I'd say the exptime parameter as timestamp is obscure and something I've not seen even once being used in the past ten years in any core code or extension, including third-party code. I didn't know Wikibase passes it this way, and would recommend that Wikibase be updated to not do this anymore, and thus match how the remaining of virtually all deployed code uses BagOStuff.

Having said that, given it is documented behaviour and presumably works for non-APCu backends, we should also fix this bug in ApcuBag.

While this is clearly the way to do but I'm slightly worried by deploying this we will cause issues since caches that used to be never expiring now start to expire and this clearly will put more work on mw or other caches like memcached.

Right, but changing ApcuBag first will do the same thing as well.

Perhaps a safer first step would be to change Wikibase to use ttl values, but set them to 1 week (TTL_WEEK) instead of 1 hour, which is about the most a value stays cached for in production (rarely longer in my experience, given LRU churn and restarts). Then meanwhile analyse callers and see if a week is actually sensible and compatible with assumptions elsewhere, and if not, build it down further (e.g. 1 day, and then 1 hour over two trains) and check impact on appservers and wikibase-related perf metrics.

I strongly doubt a TTL of a WEEK would change anything compared to the current situation - appservers get restarted more often than once a week.

I would suggest we just go with 1 hour, and rollback fast if something seems off, but I doubt it.

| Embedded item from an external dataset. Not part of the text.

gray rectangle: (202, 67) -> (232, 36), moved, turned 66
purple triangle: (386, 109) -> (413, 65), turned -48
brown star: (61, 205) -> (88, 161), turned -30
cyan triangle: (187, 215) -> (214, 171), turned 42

APCU entries have a high cache hit-ratio, which means on average getting one more hit per hour per appserver per wikibase key shouldn't pose an immediate threat. Else we have much larger problems here.

Change 703892 had a related patch set uploaded (by Ladsgroup; author: Ladsgroup):

[mediawiki/core@wmf/1.37.0-wmf.12] objectcache: Normalize exptime to ttl in APCu and WinCache

https://gerrit.wikimedia.org/r/703892

Change 704320 had a related patch set uploaded (by Ladsgroup; author: Ladsgroup):

[mediawiki/extensions/Wikibase@master] Send TTL instead of expiry in unix timestamp in calling BagOStuff

https://gerrit.wikimedia.org/r/704320

Change 704176 had a related patch set uploaded (by Ladsgroup; author: Ladsgroup):

[mediawiki/extensions/Wikibase@wmf/1.37.0-wmf.12] Send TTL instead of expiry in unix timestamp in calling BagOStuff

https://gerrit.wikimedia.org/r/704176

Change 704177 had a related patch set uploaded (by Ladsgroup; author: Ladsgroup):

[mediawiki/extensions/Wikibase@wmf/1.37.0-wmf.13] Send TTL instead of expiry in unix timestamp in calling BagOStuff

https://gerrit.wikimedia.org/r/704177

Change 704177 abandoned by Ladsgroup:

[mediawiki/extensions/Wikibase@wmf/1.37.0-wmf.13] Send TTL instead of expiry in unix timestamp in calling BagOStuff

Reason:

won't get deployed.

https://gerrit.wikimedia.org/r/704177

Change 704178 had a related patch set uploaded (by Ladsgroup; author: Ladsgroup):

[mediawiki/extensions/Wikibase@wmf/1.37.0-wmf.14] Send TTL instead of expiry in unix timestamp in calling BagOStuff

https://gerrit.wikimedia.org/r/704178

Change 704331 had a related patch set uploaded (by Ladsgroup; author: Ladsgroup):

[mediawiki/extensions/Wikibase@master] Increase ttl of CachingPrefetchingTermLookup to an hour from one minute

https://gerrit.wikimedia.org/r/704331

Change 704320 merged by jenkins-bot:

[mediawiki/extensions/Wikibase@master] Send TTL instead of expiry in unix timestamp in calling BagOStuff

https://gerrit.wikimedia.org/r/704320

Change 704176 merged by jenkins-bot:

[mediawiki/extensions/Wikibase@wmf/1.37.0-wmf.12] Send TTL instead of expiry in unix timestamp in calling BagOStuff

https://gerrit.wikimedia.org/r/704176

Mentioned in SAL (#wikimedia-operations) [2021-07-13T13:33:47Z] <ladsgroup@deploy1002> Synchronized php-1.37.0-wmf.12/extensions/Wikibase/lib/includes/SimpleCacheWithBagOStuff.php: Backport: [[gerrit:704176|Send TTL instead of expiry in unix timestamp in calling BagOStuff (T286260)]] (duration: 00m 58s)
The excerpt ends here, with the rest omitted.